Les autorités israéliennes mettent donc la pression sur Le Caire pour enrayer ce phénomène. "La responsabilité du Sinaï relève de la seule Egypte, qui fait tout ce qui est dans son pouvoir pour lutter contre le terrorisme. Son succès permettra d'éviter des attentats terribles", a prévenu mercredi Amos Gilad, un haut responsable du ministère de la Défense israélien. Et d'ajouter, dans une phrase qui trahit les doutes de l'Etat hébreu en la matière, qu'"il faut regarder vers l'avenir et voir s'il y a un traitement de fond contre le terrorisme" de la part des Egyptiens.
Menaces sur le traité de paix israélo-égyptien
Mais les relations entre Jérusalem et Le Caire restent extrêmement tendues. Avant l'attaque visant les gardes-frontières égyptiens, dimanche, les autorités israéliennes, alertées par le risque d'une attaque imminente, avaient sommé leurs ressortissants présents dans le Sinaï de rentrer au plus vite. Le nouveau ministre de l'Intérieur égyptien avait alors répondu que ces alertes n'avaient pour but que de porter atteinte à l'économie du tourisme en Egypte.
Lundi, au lendemain de l'attentat, les Frères musulmans, un mouvement dont est issu le président Morsi et considéré comme l'ennemi juré d'Israël, ont quant à eux clairement pointé du doigt les services secrets israéliens : "Ce crime peut être attribué au Mossad, qui tente de faire avorter la révolution [égyptienne] depuis qu'elle a eu lieu, et la preuve en est qu'il a donné pour instruction à ses citoyens sionistes se trouvant dans le Sinaï de partir immédiatement, il y a plusieurs jours".

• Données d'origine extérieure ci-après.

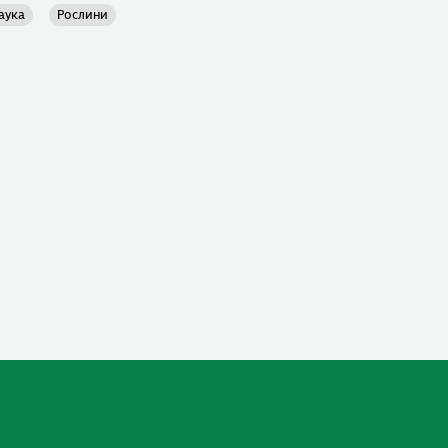
аука
Рослини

De quoi inquiéter un peu plus Israël sur l'avenir du traité de paix signé entre les deux pays en 1979, et qui a permis jusqu'à présent de maintenir la sécurité à la frontière sud de l'Etat hébreu. Un traité qui doit aujourd'hui être "impérativement" revu, aux yeux des Frères musulmans. Une demande sur laquelle Mohamed Morsi ne s'est pas encore publiquement prononcé.